Analysis of the cases that have actually proceeded to trial on the basis of universal jurisdiction shows a responsible application of the concept on the part of national judicial officials.

  • Over the past 15 years, a number of states have started to apply their universal jurisdiction legislation with regards to war crimes, crimes against humanity, torture or genocide (Australia, Austria, Belgium, Canada, Denmark, France, Finland, Germany, Norway, The Netherlands, Spain, Senegal,Sweden, Switzerland, the United Kingdom, and the United States).
  • A limited number of cases (fewer than 20) have been brought to trial in that period of time. Most of these cases concern low- or mid-level alleged perpetrators who had found refuge on the territory of the state exercising universal jurisdiction.
  • Most of the countries that have implemented universal jurisdiction have dedicated special resources to ensure quality investigations into cases. Some states have created special "war crimes units" to ensure the necessary degree of professionalization of the staff working on these cases. Investigations have sometimes involved several missions to the places where the crimes were committed. The actual practice of universal jurisdiction supports the conclusion that national judicial officers are generally committed to fairly pursuing justice for grave international crimes.

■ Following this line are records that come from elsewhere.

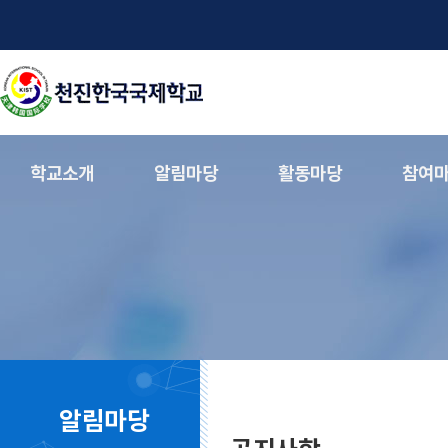
학교소개
알림마당
활동마당
참여
알림마당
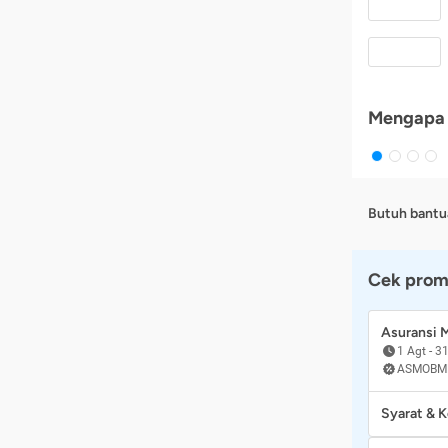
Mengapa 
Butuh bantu
Cek prom
Asuransi
1 Agt
-
31
ASMOBM
Syarat &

3.      Claims about the Abuse of the Application of Universal Jurisdiction

 In the wake of arrest warrants against leaders of the Rwandan Patriotic Front, some have argued that universal jurisdiction is a tool used unfairly against Africans. Previously, others denounced universal jurisdiction as a means of advancing political objectives against the State of Israel or the United States.  Here again, it is important to consider the facts:

  • The recent AU-EU report on universal jurisdiction shows that complaints have been filed before European courts against nationals of 27 different states, including individuals from 10 AU member states (paragraph 26).
  • Among the cases that have actually been brought to trial under universal jurisdiction laws, the state of nationality of the accused includes the former Yugoslavia, Afghanistan, and various Latin American states, as well as a number of cases involving Rwandans and Congolese.

Critics also suggest that universal jurisdiction proceedings have ignored official immunities recognized under international law. However:

  • As mentioned above, actual accused who have been brought to trial under universal jurisdiction laws have been low-level or mid-level perpetrators who would not have benefited from immunities.
  • It is important to be wary of efforts to "stretch" the notion of immunities under international law with regard to grave international crimes. Even if individual state practice in this matter differs, the decision of the International Court of Justice in the Yerodia case, which upheld the immunity from prosecution for a Congolese foreign minister, is limited to a very small group of officials holding governmental positions. Any effort to secure privileges (such as not being subject to arrest warrants) for a much broader category of individuals, defined as "foreign state officials exercising a representative function on behalf of his or her state," would be wholly inappropriate and contrary to the evolution of international law. This would seek to shield individuals from accountability for the most serious crimes known to humanity on an unprecedentedly broad basis.